Tanuki-Anime

Tanuki.pl

Wyszukiwarka recenzji

Studio JG

Komentarze

Grabarz

  • Avatar
    A
    Grabarz 31.12.2010 15:20
    Typowy akcyjniak - ale jak się to ogląda!
    Komentarz do recenzji "Notatnik Śmierci"
    Jakiś czas temu Hyper puścił Death Note'a. To se obejrzałem. I co sądzę? Trochę się rozczarowałem – na własne życzenie. Błędem było podchodzenie do tego jak do poważnej, ambitnej produkcji. A DN to typowy, rozrywkowy akcyjniak.
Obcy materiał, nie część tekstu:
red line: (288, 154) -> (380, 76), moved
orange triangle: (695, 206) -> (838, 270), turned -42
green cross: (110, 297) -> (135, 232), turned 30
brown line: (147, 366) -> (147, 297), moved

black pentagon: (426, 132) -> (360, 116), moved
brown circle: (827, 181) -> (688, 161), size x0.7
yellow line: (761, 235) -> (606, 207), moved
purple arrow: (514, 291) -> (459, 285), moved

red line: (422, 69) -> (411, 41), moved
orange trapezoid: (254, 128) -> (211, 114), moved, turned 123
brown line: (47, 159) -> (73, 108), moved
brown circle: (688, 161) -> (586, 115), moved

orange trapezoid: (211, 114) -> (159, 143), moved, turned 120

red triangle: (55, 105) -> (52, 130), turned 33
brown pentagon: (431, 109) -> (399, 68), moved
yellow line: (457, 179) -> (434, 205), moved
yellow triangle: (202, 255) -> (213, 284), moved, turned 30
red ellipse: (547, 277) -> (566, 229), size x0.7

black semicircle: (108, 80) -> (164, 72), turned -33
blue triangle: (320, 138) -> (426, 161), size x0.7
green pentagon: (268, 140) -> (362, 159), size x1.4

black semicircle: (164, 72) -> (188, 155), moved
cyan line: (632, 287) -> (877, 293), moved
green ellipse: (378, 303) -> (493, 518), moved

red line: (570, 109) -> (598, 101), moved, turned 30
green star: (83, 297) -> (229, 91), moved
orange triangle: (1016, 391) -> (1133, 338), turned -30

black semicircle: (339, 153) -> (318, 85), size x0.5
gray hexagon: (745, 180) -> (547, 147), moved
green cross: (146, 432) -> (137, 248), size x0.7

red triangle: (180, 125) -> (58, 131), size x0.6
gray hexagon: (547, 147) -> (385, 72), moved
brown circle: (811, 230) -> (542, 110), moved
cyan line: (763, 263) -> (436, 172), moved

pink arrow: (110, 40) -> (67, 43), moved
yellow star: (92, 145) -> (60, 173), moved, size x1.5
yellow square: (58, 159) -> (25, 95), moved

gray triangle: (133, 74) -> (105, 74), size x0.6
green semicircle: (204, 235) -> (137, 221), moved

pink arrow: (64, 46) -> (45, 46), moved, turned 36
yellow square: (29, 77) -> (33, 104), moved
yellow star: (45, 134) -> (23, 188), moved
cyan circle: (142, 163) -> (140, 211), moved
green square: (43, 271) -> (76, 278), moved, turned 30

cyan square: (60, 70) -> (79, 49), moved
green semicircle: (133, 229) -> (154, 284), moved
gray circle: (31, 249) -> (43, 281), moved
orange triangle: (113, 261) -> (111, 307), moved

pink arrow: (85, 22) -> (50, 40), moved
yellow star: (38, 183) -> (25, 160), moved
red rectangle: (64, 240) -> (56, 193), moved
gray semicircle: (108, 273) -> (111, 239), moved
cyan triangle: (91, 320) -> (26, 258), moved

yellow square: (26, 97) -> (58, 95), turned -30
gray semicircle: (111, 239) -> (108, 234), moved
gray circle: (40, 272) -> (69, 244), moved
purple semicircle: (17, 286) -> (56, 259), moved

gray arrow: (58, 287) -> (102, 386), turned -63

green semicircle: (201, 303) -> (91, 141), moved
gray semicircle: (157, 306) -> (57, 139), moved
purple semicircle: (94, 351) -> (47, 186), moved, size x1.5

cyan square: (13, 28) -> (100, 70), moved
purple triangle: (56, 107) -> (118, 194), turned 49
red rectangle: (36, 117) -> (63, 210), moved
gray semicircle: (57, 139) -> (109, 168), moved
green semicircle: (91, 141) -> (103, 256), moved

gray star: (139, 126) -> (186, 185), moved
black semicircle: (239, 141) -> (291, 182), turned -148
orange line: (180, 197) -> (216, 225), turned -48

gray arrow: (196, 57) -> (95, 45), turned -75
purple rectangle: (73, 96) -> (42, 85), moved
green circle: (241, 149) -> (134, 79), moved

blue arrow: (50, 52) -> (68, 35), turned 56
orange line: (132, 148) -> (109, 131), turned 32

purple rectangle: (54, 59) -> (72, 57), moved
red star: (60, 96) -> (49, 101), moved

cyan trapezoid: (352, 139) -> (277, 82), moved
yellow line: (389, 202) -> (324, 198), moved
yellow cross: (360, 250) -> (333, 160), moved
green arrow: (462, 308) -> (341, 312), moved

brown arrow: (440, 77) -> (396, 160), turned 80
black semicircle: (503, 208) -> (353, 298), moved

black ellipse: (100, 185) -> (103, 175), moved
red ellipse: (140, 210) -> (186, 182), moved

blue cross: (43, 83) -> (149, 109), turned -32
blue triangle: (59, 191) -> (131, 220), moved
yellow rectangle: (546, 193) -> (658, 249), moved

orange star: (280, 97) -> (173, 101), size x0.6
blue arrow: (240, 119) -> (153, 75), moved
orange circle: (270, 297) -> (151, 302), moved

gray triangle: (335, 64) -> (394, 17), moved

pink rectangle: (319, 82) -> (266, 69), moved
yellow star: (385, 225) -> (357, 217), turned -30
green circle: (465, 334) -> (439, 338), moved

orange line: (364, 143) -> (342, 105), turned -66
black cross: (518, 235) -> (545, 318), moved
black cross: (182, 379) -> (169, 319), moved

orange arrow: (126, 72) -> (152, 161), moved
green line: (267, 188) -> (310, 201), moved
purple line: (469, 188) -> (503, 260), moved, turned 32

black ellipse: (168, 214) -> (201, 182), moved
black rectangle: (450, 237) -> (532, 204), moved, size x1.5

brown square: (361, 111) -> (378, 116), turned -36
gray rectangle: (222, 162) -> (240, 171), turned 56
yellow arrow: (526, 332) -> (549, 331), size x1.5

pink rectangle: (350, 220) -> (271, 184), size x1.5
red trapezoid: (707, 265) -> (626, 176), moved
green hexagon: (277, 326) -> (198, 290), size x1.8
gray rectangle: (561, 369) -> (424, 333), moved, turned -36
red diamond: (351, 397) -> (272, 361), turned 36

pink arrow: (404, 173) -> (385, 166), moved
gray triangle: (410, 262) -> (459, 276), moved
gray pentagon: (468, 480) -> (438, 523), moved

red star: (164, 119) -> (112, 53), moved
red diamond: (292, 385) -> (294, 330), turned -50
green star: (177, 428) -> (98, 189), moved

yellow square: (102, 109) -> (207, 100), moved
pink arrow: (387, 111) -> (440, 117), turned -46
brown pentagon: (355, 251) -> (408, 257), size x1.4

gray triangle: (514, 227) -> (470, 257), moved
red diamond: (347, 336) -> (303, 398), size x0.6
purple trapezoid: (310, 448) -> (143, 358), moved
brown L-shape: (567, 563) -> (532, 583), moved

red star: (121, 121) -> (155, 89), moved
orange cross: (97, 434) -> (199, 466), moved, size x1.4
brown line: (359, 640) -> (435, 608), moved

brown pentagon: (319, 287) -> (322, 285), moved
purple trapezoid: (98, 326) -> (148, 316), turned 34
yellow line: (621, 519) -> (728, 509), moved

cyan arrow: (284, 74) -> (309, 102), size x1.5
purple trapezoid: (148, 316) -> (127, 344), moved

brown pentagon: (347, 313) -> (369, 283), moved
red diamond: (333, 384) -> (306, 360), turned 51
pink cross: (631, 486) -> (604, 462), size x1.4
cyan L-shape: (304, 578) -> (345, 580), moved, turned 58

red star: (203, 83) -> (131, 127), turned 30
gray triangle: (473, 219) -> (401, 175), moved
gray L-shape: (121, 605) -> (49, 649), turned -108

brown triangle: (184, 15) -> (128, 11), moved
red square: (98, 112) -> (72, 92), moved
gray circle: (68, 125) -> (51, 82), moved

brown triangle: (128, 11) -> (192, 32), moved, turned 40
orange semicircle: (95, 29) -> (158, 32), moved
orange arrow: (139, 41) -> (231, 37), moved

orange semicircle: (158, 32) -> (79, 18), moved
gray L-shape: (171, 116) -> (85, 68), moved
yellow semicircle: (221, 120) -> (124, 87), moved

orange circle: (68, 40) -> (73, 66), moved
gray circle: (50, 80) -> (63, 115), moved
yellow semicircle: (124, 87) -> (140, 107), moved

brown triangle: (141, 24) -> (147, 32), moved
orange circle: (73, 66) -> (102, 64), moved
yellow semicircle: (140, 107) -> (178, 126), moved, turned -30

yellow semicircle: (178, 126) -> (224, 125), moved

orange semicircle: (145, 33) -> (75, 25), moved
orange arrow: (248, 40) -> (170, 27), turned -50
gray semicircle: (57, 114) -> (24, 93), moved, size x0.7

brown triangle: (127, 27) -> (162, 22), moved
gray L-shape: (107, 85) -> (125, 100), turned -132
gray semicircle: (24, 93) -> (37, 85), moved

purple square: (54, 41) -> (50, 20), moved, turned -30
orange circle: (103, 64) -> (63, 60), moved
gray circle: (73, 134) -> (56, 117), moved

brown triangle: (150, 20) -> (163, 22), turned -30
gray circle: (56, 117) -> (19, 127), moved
    Postacie puste jak garnek bigosu bez bigosu, stworzone chyba przez dziesięciolatka. Antybohater musi posiadać demoniczny śmiech, musi bez skrupułów wykorzystywać i zabijać najbliższych – i w zasadzie tylko to da się o Light'cie powiedzieć. O L,  kliknij: ukryte  to już w ogóle nie ma co pisać.  kliknij: ukryte  W zasadzie to Misa wydaje się być najbardziej wiarygodną postacią – mało takich głupiutkich psiapsiółeczek spotyka się na ulicach?
    Niepotrzebna obecność bogów śmierci – no ja pierdzielę, żeby w pierwszych minutach/na pierwszych stronach (w przypadku mangi) wyjaśniać pochodzenie notatnika?! Do tego Ryuk, a przede wszystkim Rem pełnią rolę deus ex machiny.
    Nie należy zapominać o zidioceniu niektórych postaci, co by Kira nie musiał wysilać się, by ich zabić i akcjach typu „przewidziałem, że przewidzisz to, co ja przewidziałem”.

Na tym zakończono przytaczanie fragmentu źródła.